Instructions for the task: Collect all lines containing the word "Ruiz" from the data.

Data extracts:
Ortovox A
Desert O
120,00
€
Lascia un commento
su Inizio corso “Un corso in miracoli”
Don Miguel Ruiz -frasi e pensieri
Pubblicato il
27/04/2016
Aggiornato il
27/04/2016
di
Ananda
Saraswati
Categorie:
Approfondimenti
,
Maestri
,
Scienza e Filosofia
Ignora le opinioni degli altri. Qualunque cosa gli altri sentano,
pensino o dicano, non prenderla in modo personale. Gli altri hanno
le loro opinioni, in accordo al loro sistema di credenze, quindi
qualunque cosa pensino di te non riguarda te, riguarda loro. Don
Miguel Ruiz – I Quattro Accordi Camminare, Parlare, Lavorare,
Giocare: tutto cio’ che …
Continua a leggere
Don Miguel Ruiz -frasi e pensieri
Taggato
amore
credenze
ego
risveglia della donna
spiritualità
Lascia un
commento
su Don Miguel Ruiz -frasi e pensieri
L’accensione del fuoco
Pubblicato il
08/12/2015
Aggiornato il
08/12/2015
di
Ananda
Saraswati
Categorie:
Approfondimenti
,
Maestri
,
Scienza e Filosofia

---

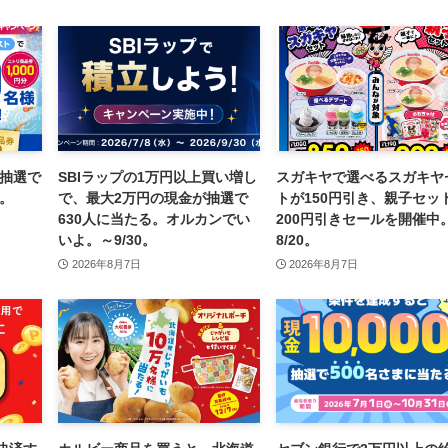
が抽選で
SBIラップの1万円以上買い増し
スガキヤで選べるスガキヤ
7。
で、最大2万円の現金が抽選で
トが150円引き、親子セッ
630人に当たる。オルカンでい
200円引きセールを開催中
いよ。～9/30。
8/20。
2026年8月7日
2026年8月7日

==

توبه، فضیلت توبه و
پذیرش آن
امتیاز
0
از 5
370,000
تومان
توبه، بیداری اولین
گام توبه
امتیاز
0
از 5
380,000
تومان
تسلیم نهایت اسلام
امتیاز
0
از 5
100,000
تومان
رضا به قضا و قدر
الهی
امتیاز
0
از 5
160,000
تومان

Final answer:
Don Miguel Ruiz -frasi e pensieri
Miguel Ruiz – I Quattro Accordi Camminare, Parlare, Lavorare,
Don Miguel Ruiz -frasi e pensieri
su Don Miguel Ruiz -frasi e pensieri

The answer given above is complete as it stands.